Reactions: Like 1 | Agree 1 | Thanks 1


----------



## Wesley

Chris du Toit said:


> @BumbleBee have you tried Mike's Mega Mixes Biscuit Dreams? Tastes like salty, buttery cookie dough. Very nice!


I second that!

Reactions: Like 1 | Thanks 1


----------



## method1

BumbleBee said:


> Koeksusters! And Malva Pudding, with fresh hot homemade custard
> 
> Seriously though, a good savoury Vape will do well with me, something spicy or salty. All the sweetness out there just becomes too much sometimes. A nice curry maybe?



The offer is still open for my "Lait De Poisson" - pm me your address


----------



## Chris du Toit

Wesley said:


> I second that!


Takes me back to when I was younger and my mom was making peanut butter cookies and I used to lick the bowl clean of the dough


----------



## BumbleBee

Chris du Toit said:


> @BumbleBee have you tried Mike's Mega Mixes Biscuit Dreams? Tastes like salty, buttery cookie dough. Very nice!


I have indeed, and it's amazing  that butter really shines though, reminds me of a freshly baked shortbread. A truly exceptional dessert vape but not what I'd class as a savoury vape.

Reactions: Agree 1


----------



## Chris du Toit

Ok I get what you're after @BumbleBee... bacon and eggs breakfast vape! Drooooool!

Reactions: Winner 1


----------



## BumbleBee

method1 said:


> The offer is still open for my "Lait De Poisson" - pm me your address


No no my friend, I'm after savoury, not putrefied

Reactions: Agree 1 | Funny 1


----------



## BumbleBee

Chris du Toit said:


> Ok I get what you're after @BumbleBee... bacon and eggs breakfast vape! Drooooool!


Yes! The eggs on toast, with salt and pepper, and fried onions


----------



## method1

BumbleBee said:


> No no my friend, I'm after savoury, not putrefied



Then somehow I doubt you'd be interested in the sequel: "Surströmming"
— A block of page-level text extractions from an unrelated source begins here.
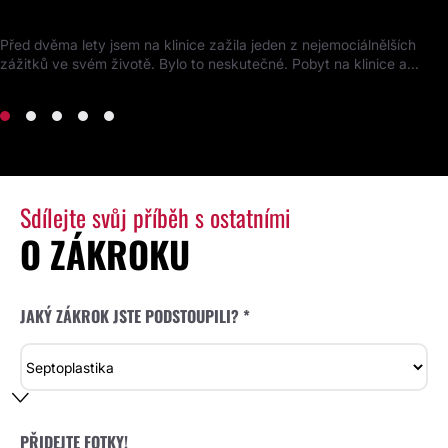
Kompletní proměna obličeje
Před dvěma lety jsem na klinice zažila jeden z nejemociálnělších
zážitků ve svém životě. Bylo to neskutečné. Pobyt na klinice a...
Sdílejte svůj příběh s ostatními
O ZÁKROKU
JAKÝ ZÁKROK JSTE PODSTOUPILI? *
PŘIDEJTE FOTKY!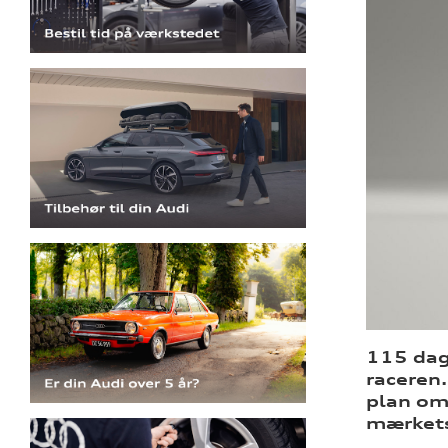
115 dage
raceren
plan om 
mærkets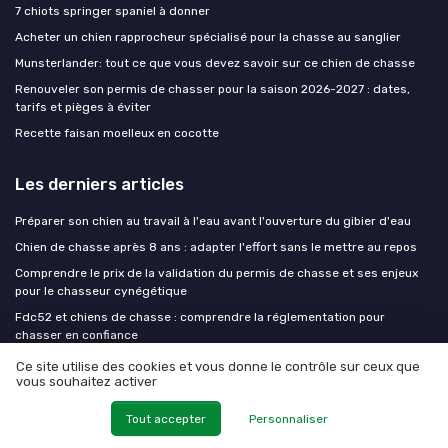
7 chiots springer spaniel à donner
Acheter un chien rapprocheur spécialisé pour la chasse au sanglier
Munsterlander: tout ce que vous devez savoir sur ce chien de chasse
Renouveler son permis de chasser pour la saison 2026-2027 : dates,
tarifs et pièges à éviter
Recette faisan moelleux en cocotte
Les derniers articles
Préparer son chien au travail à l'eau avant l'ouverture du gibier d'eau
Chien de chasse après 8 ans : adapter l'effort sans le mettre au repos
Comprendre le prix de la validation du permis de chasse et ses enjeux
pour le chasseur cynégétique
Fdc52 et chiens de chasse : comprendre la réglementation pour
chasser en confiance
Reprendre le dressage après l'été : trois semaines pour retrouver le
Ce site utilise des cookies et vous donne le contrôle sur ceux que
niveau
vous souhaitez activer
Tout accepter
Personnaliser
Chien de chasse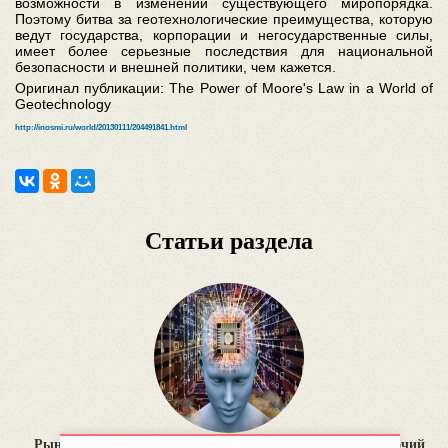
возможности в изменении существующего миропорядка.
Поэтому битва за геотехнологические преимущества, которую
ведут государства, корпорации и негосударственные силы,
имеет более серьезные последствия для национальной
безопасности и внешней политики, чем кажется.
Оригинал публикации: The Power of Moore's Law in a World of
Geotechnology
http://inosmi.ru/world/20130111/204491841.html
Статьи раздела
Рынок труда спустя 30 лет: нейросети как основной рабочий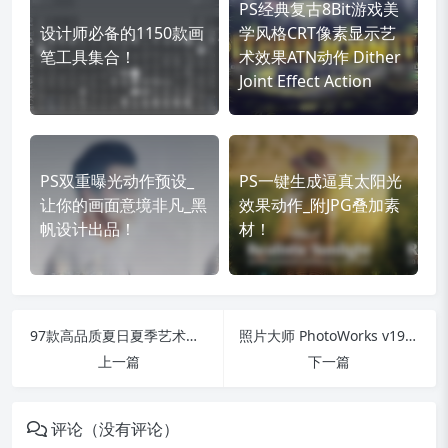
PS经典复古8Bit游戏美
设计师必备的1150款画
学风格CRT像素显示艺
笔工具集合！
术效果ATN动作 Dither
Joint Effect Action
PS双重曝光动作预设_
PS一键生成逼真太阳光
让你的画面意境非凡_黑
效果动作_附JPG叠加素
帆设计出品！
材！
97款高品质夏日夏季艺术字PSD设计素材，秒出海报主视觉！
照片大师 PhotoWorks v19.0 汉化免安装版，强大的照片处理神器！
上一篇
下一篇
评论（没有评论）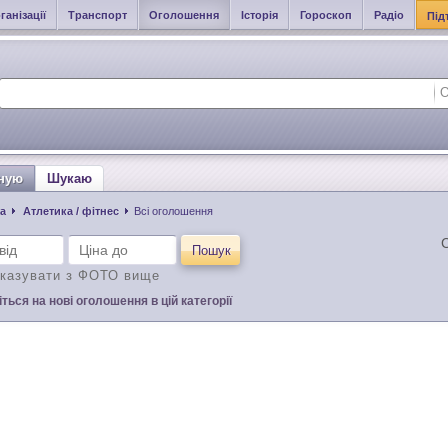
ганізації
Транспорт
Оголошення
Історія
Гороскоп
Радіо
Під
ную
Шукаю
а
Атлетика / фітнес
Всі оголошення
С
Пошук
казувати з ФОТО вище
ться на нові оголошення в цій категорії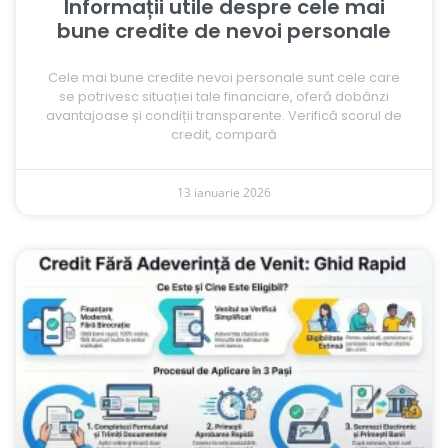
Informații utile despre cele mai
bune credite de nevoi personale
Cele mai bune credite nevoi personale sunt cele care
se potrivesc situației tale financiare, oferă dobânzi
avantajoase și condiții transparente. Verifică scorul de
credit, compară
13 ianuarie 2026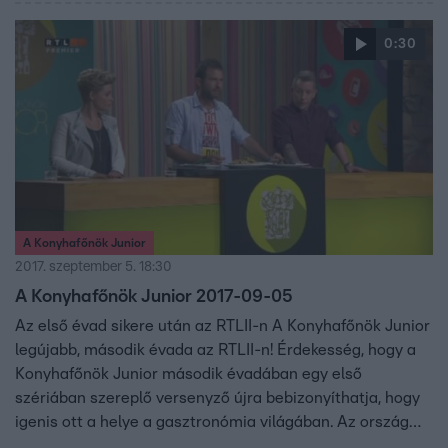
gyerekek kapnak lehetőséget arra, hogy bebizonyítsák a
zsűri tagjainak: Sárközi Ákosnak, Wossala Rozinának,
0:30
Fördős Zének és természetesen a nézőknek, hogy fiatal
koruk ellenére is profi szakácsként tudnak főzni. Mindezt
rengeteg jókedvvel, huncutsággal és nagy adag
vidámsággal megfűszerezve.
A Konyhafőnök Junior
2017. szeptember 5. 18:30
A Konyhafőnök Junior 2017-09-05
Az első évad sikere után az RTLII-n A Konyhafőnök Junior
legújabb, második évada az RTLII-n! Érdekesség, hogy a
Konyhafőnök Junior második évadában egy első
szériában szereplő versenyző újra bebizonyíthatja, hogy
igenis ott a helye a gasztronómia világában. Az ország
egyik legnagyobb főzőshowjában újra 8 és 13 év közötti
https://en.wikipedia.org/wiki/Surströmming

"When opened, the contents release a strong and sometimes overwhelming odour; the dish is ordinarily eaten outdoors. According to a Japanese study, a newly opened can of surströmming has one of the most putrid food smells in the world, even more so than similarly fermented fish dishes such as the Korean _Hongeohoe_ or Japanese _Kusaya_.[1]:

Reactions: Agree 1 | Funny 1


----------



## Chris du Toit

"Homer Simpson voice"... Hmmmmmmmm

Reactions: Agree 1


----------



## BumbleBee

method1 said:


> Then somehow I doubt you'd be interested in the sequel: "Surströmming"
> 
> https://en.wikipedia.org/wiki/Surströmming
> 
> "When opened, the contents release a strong and sometimes overwhelming odour; the dish is ordinarily eaten outdoors. According to a Japanese study, a newly opened can of surströmming has one of the most putrid food smells in the world, even more so than similarly fermented fish dishes such as the Korean _Hongeohoe_ or Japanese _Kusaya_.[1]:


Dude, you need help

Reactions: Agree 1


----------



## BumbleBee

Seriously though, bacon and eggs on toast, I can see myself vaping this all day.


----------



## method1

BumbleBee said:


> Dude, you need help



Hey - I've no intention of trying it but it's quite popular in Sweden


----------



## method1

Found these:

http://decadentvapours.com/shop/savoury/roast-beef/

http://www.grooveejuice.com/peace-a-pizza/

pizza could be… interesting..


----------



## BumbleBee

method1 said:


> Hey - I've no intention of trying it but it's quite popular in Sweden


Sweden can keep it, right now I'm quite glad to be firmly stuck right here in South Africa 

So who's got a boerewors vape for me?

Reactions: Agree 1


----------



## Chris du Toit

method1 said:


> Found these:
> 
> http://decadentvapours.com/shop/savoury/roast-beef/
> 
> http://www.grooveejuice.com/peace-a-pizza/
> 
> pizza could be… interesting..


Whaaaaaat.... Is gonna have to wrap my mod with barb wire so I don't eat it!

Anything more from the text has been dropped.